Thirdly, dividends in mutual funds are not the same as dividends in stocks. Read my Introduction to mutual funds article to understand how dividends work. So advertising a fund as "great dividend" is no big deal, it's your own money they are giving back. Stocks on the other hand can give you money which is not factored into the price, so for stocks dividends do add value. Not so for funds.

Finally, the concept of 1000% dividend is ridiculous. You may think that this is 1000% of your money. It is not. It is 1000% of the face value, which is Rs. 10. The current price may be hugely different.

What is good about it?
Well, let's assume that they really do declare Rs. 100 as dividend. If you had invested before December 8, you'd get Rs. 100 back out of the Rs. 194 paid for the fund. That means you would have half your money back, but enjoy the full benefit of the 80C deduction. So let us say you have only invested Rs. 50,000 in 80C products, but have only Rs. 25,000 left. If you had invested here, you can borrow another Rs. 25,000 temporarily (from your friends or family), put it in this fund and by March you will get Rs. 25,000 money back and you can return it. But that rests on too much hope that they will surely declare the dividend and so on. Scary.

Also the remaining money is invested in the fund, right? So how is this fund? Is your money safe?

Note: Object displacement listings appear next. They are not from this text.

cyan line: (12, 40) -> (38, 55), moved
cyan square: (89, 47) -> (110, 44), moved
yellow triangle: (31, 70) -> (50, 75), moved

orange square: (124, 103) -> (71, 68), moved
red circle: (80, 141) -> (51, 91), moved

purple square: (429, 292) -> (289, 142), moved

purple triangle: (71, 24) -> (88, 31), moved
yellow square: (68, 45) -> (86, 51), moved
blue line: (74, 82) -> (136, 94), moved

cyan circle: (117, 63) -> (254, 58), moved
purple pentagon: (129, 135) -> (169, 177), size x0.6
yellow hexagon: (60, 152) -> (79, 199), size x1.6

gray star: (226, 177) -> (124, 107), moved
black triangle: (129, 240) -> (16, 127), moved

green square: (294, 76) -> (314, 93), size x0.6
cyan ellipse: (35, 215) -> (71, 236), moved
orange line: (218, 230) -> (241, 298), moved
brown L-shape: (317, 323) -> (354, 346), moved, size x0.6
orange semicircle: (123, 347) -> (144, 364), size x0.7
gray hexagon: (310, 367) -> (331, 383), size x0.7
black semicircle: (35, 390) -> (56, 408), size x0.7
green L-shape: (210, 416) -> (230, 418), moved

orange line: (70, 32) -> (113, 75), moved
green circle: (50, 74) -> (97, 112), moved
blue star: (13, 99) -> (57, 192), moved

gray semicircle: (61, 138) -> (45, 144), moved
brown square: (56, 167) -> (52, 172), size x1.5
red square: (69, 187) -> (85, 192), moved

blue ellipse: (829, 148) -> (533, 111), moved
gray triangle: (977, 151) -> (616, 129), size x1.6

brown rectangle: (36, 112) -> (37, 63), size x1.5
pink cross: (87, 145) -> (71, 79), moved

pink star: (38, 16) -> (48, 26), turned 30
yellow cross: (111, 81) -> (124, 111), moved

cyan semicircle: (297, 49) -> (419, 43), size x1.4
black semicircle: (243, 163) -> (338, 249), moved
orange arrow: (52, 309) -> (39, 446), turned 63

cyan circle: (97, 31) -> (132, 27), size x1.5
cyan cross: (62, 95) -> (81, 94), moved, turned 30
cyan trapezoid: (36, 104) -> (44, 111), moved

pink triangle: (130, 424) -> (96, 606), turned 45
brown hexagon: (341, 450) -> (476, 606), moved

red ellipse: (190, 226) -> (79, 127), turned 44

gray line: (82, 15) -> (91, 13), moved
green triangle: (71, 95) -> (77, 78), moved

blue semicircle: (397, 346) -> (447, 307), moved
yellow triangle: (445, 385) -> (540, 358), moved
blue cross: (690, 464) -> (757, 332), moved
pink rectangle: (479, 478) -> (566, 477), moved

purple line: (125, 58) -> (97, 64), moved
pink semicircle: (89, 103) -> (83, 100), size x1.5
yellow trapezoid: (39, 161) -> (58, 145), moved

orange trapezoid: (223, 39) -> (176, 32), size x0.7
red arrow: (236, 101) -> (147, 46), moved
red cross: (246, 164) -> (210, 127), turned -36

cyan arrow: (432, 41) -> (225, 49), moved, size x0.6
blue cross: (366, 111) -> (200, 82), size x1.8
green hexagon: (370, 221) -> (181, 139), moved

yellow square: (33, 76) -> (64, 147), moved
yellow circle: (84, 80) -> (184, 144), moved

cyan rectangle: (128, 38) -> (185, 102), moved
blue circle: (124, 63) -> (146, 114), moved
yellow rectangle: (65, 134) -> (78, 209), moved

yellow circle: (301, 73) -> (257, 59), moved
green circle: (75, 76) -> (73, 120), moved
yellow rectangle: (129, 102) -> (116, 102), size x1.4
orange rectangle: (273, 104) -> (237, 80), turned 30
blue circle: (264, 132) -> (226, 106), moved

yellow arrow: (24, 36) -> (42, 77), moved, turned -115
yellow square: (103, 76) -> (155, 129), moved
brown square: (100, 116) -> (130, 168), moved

Birla took over this scheme from the erstwhile Alliance Mutual Fund. Therefore fund management has changed (in early 2005). In the last year, the fund has returned 31%, which is far lesser than the Sensex, but much better than most other tax saving funds. In fact, as of today Value Research Online's ranking check shows it as 3rd in the category for 1 year returns. So perhaps the management change has really helped, and I think your money will be in good hands.

So what do I do?
They have not yet announced any dividend for January. Let me ask you to only act when they announce a dividend, not earlier. You will get five days after that announcement (usually), to be able to buy - they will also announce the record date when they announce it.

If they announce a Rs 25 (250%) dividend in January, ignore it - do not buy. Current price is about Rs. 167, which will then fall to around Rs. 143 after the record date. Then in February, if they announce a 250% dividend, ignore again, do not buy. The NAV will go down to about Rs. 120. (Assuming there is no growth in the fund at all, for simplicity's sake)

Later in March, if they announce the last 250% dividend, then go ahead and purchase it. At a price of Rs. 120, you will get back Rs. 25, which means if you put in Rs. 100,000 you will get back Rs. 20,000. This is not as good as the distributors promised, but it is risk free, because you buy only after the last announcement and before the last record date.

But I wish Birla Mutual fund announced one big dividend, rather that four installments. It's stupid to do this four installment business, and very investor unfriendly.